In today’s fast world, we have normalised sleepless nights. We scroll, binge-watch, and reply to messages when our body is desperately asking for rest; many people even proudly say that I function really well even after five hours of disturbed sleep. But let me be direct with you: this is not harmless. This is costing you your health, immunity, hormones, and peace of mind. Sleep is not a luxury. It is the foundation of everything. When you sleep well, your body repairs, detoxifies, balances hormones, strengthens immunity, and resets your brain. When you don’t, everything starts to crumble. Let me share a few hidden damages of poor sleep:
Lack of quality sleep raises cortisol (your stress hormone) and crashes melatonin (your sleep hormone). High cortisol keeps you in fight-or-flight mode, making it harder to relax, burn fat, or heal. Low melatonin doesn’t just disturb your sleep; it weakens your body’s antioxidant defence and disrupts your natural body clock.
Blue light from phones, laptops, and TVs is especially dangerous. It tricks your brain into thinking it’s still daytime, suppressing melatonin production even hours after sunset. The result? You lie awake, mind racing, and wake up exhausted.
Studies clearly show that sleep deprivation lowers protective T-cells and raises inflammatory cytokines. This makes you more prone to infections, frequent colds, flu, and even long-term inflammation. In simple words: the less you sleep, the weaker your immune army becomes.
Good sleep is your body’s nightly medicine. It regulates blood sugar, supports hormone balance (extremely important for women dealing with PCOS, thyroid, or menstrual issues), clears brain toxins, and helps repair cells. Chronic sleep loss is linked to weight gain, anxiety, poor immunity, and accelerated ageing. Most adults need 7 to 8 hours of undisturbed, deep sleep; focus more on quality over quantity. Not just lying in bed, but actual quality rest. Let’s start with small changes but stay consistent to create massive shifts:
Switch off all light-emitting gadgets at least 1 to 2 hours before bedtime. Keep your room as dark as possible. Even small LED lights matter.
Create a wind-down ritual. Gentle stretching, a warm shower, reading a physical book, or listening to soothing music helps calm the nervous system.

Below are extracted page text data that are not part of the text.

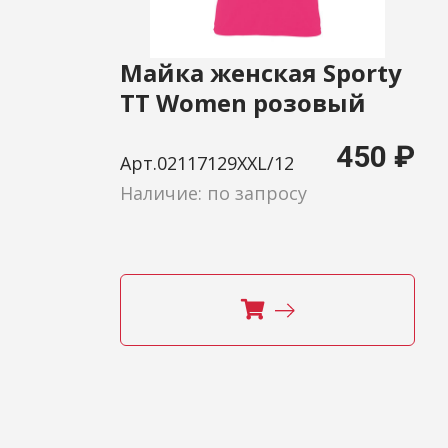
Майка женская Sporty
TT Women розовый
неон, размер XXL
450 ₽
Арт.02117129XXL/12
Наличие: по запросу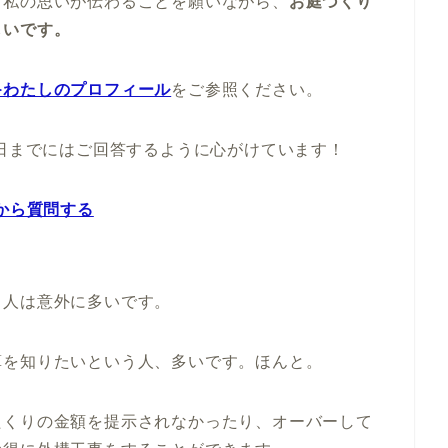
う私の思いが伝わることを願いながら、
お庭づくり
しいです。
≫わたしのプロフィール
をご参照ください。
翌日までにはご回答するように心がけています！
Eから質問する
う人は意外に多いです。
算を知りたいという人、多いです。ほんと。
たくりの金額を提示されなかったり、オーバーして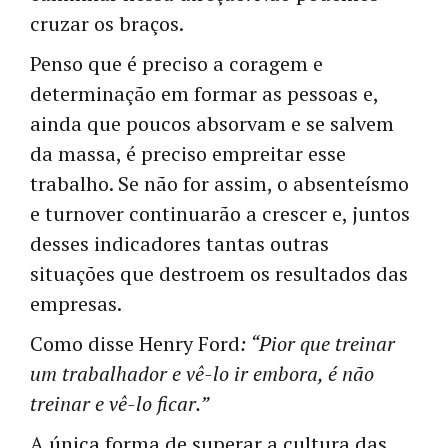
cruzar os braços.
Penso que é preciso a coragem e
determinação em formar as pessoas e,
ainda que poucos absorvam e se salvem
da massa, é preciso empreitar esse
trabalho. Se não for assim, o absenteísmo
e turnover continuarão a crescer e, juntos
desses indicadores tantas outras
situações que destroem os resultados das
empresas.
Como disse Henry Ford
: “Pior que treinar
um trabalhador e vê-lo ir embora, é não
treinar e vê-lo ficar.”
A única forma de superar a cultura das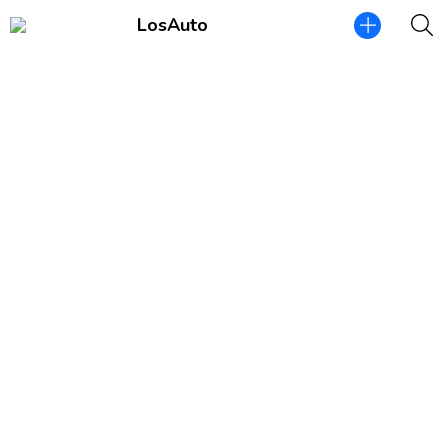
LosAuto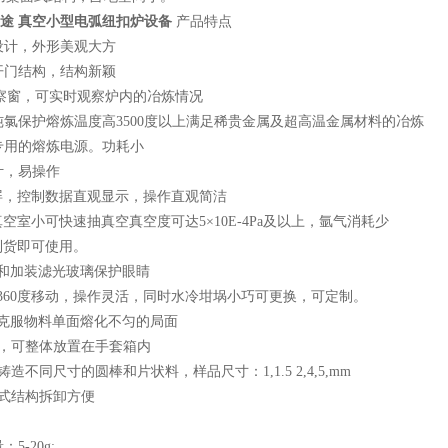
用途 真空小型电弧纽扣炉设备
产品特点
设计，外形美观大方
开门结构，结构新颖
观察窗，可实时观察炉内的冶炼情况
纯氯保护熔炼温度高3500度以上满足稀贵金属及超高温金属材料的冶炼
专用的熔炼电源。功耗小
计，易操作
拟屏，控制数据直观显示，操作直观简洁
真空室小可快速抽真空真空度可达5×10E-4Pa及以上，氩气消耗少
到货即可使用。
护和加装滤光玻璃保护眼睛
可360度移动，操作灵活，同时水冷坩埚小巧可更换，可定制。
，克服物料单面熔化不匀的局面
巧，可整体放置在手套箱内
铸造不同尺寸的圆棒和片状料，样品尺寸：1,1.5 2,4,5,mm
片式结构拆卸方便
-20g;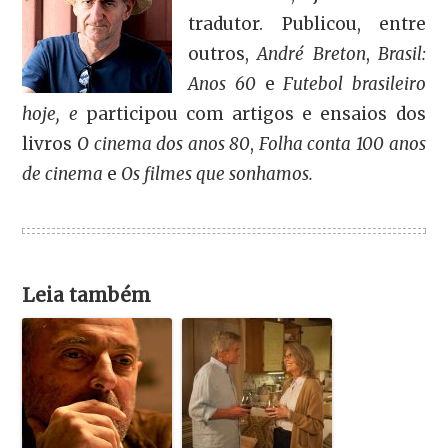
tradutor. Publicou, entre
outros,
André Breton
,
Brasil:
Anos 60
e
Futebol brasileiro
hoje, e
participou com artigos e ensaios dos
livros
O cinema dos anos 80
,
Folha conta 100 anos
de cinema
e
Os filmes que sonhamos.
Leia também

Practise left nostril breathing or simple 4-7-8 breathing (inhale 4, hold 7, exhale 8) for a few minutes before sleep. This quickly lowers cortisol and brings calm.
Try this beautiful remedy. Add a pinch of nutmeg powder to a cup of warm A2 milk or almond milk or chamomile tea and drink it 30 minutes before bed. Nutmeg naturally relaxes the nerves and promotes deep sleep. (Avoid if you have any allergies.)